Sarà il solito:" la società sarà attiva sul mercato e cercherà di cogliere le occasioni che si presenteranno".


----------



## David Gilmour (10 Gennaio 2015)

Niang titolare: dicesi canna del gas. Per me, Inzaghi dev'essere sul disperato andante, essendo Niang palesemente allergico al gioco del calcio.


----------



## DannySa (10 Gennaio 2015)

Il Re dell'Est ha scritto:


> *Milan Channel: nel post partita importante novità di mercato.*



Ritornano gli squalificati, grandi colpi.


----------



## Louis Gara (10 Gennaio 2015)

Il Re dell'Est ha scritto:


> *Milan Channel: nel post partita importante novità di mercato.*



Allora speriamo di non perdere, perchè altrimenti figuriamoci se Galliani si presenta davanti alle telecamere


----------



## walter 22 (10 Gennaio 2015)

Admin ha scritto:


> *La probabile formazione del Milan secondo La Gazzetta:
> 
> (4-3-3)
> 
> ...



Niang
Ma il clown ieri c'è andato a far la consueta visita del vernerdì a milanello?


----------



## Ronaldinho_89 (10 Gennaio 2015)

Il Re dell'Est ha scritto:


> *Milan Channel: nel post partita importante novità di mercato.*



Fronte cessioni o fronte acquisti?


----------



## 28Maggio2003 (10 Gennaio 2015)

Dopo sta partita di Niang scapperà anche il Newcastle. Con Bonaventura al posto di Poli e Cerci titolare potevo anche accettarlo ma così


----------



## Louis Gara (10 Gennaio 2015)

Molto strano che giochi Niang nonostante sia prossimo alla cessione. Di solito chi sta per partire non gioca manco in amichevole...


----------



## Ronaldinho_89 (10 Gennaio 2015)

Che poi vorrei capire il motivo per cui i nuovi acquisti devono sempre partire dalla panchina. Non capisco l'esclusione di Cerci.

i


----------



## mefisto94 (10 Gennaio 2015)

walter 22 ha scritto:


> Niang
> Ma il clown ieri c'è andato a far la consueta visita del vernerdì a milanello?

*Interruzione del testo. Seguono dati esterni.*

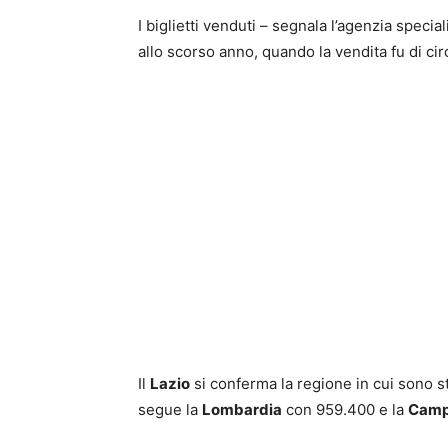
I biglietti venduti – segnala l’agenzia spec
allo scorso anno, quando la vendita fu di ci
Il
Lazio
si conferma la regione in cui sono sta
segue la
Lombardia
con 959.400 e la
Camp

Come no. Ha fatto un summit con Galliani.


----------



## aleslash (10 Gennaio 2015)

Louis Gara ha scritto:


> Molto strano che giochi Niang nonostante sia prossimo alla cessione. Di solito chi sta per partire non gioca manco in amichevole...



Si vede che a partire sia quello che oggi siede in panchina


----------



## Now i'm here (10 Gennaio 2015)

Il Re dell'Est ha scritto:


> *Milan Channel: nel post partita importante novità di mercato.*



rinnovo di de jong ?


----------



## Tifoso Di Tastiera (10 Gennaio 2015)

Il Re dell'Est ha scritto:


> *Milan Channel: nel post partita importante novità di mercato.*



"Zaccardo ha accettato la proposta del Parma"


----------



## Il Re dell'Est (10 Gennaio 2015)

Il Re dell'Est ha scritto:


> *Milan Channel: nel post partita importante novità di mercato.*



Anche secondo Ruiu dopo la partita ci sarà un annuncio di un giocatore in entrata per cui sarebbe tutto fatto. Pare che Suma sia stranamente esaltato.


----------



## raducioiu (10 Gennaio 2015)

Il Re dell'Est ha scritto:


> *Milan Channel: nel post partita importante novità di mercato.*



"Bonera ha smaltito l'infortunio e sarà il nuovo acquisto in difesa"




Admin ha scritto:


> *La probabile formazione del Milan secondo La Gazzetta:
> 
> (4-3-3)
> 
> ...


----------



## Louis Gara (10 Gennaio 2015)

Il Re dell'Est ha scritto:


> Anche secondo Ruiu dopo la partita ci sarà un annuncio di un giocatore in entrata per cui sarebbe tutto fatto. Pare che Suma sia stranamente esaltato.



Se è così sarà sicuramente Destro, è il più probabile tra le ultime voci di mercato girate. Bah.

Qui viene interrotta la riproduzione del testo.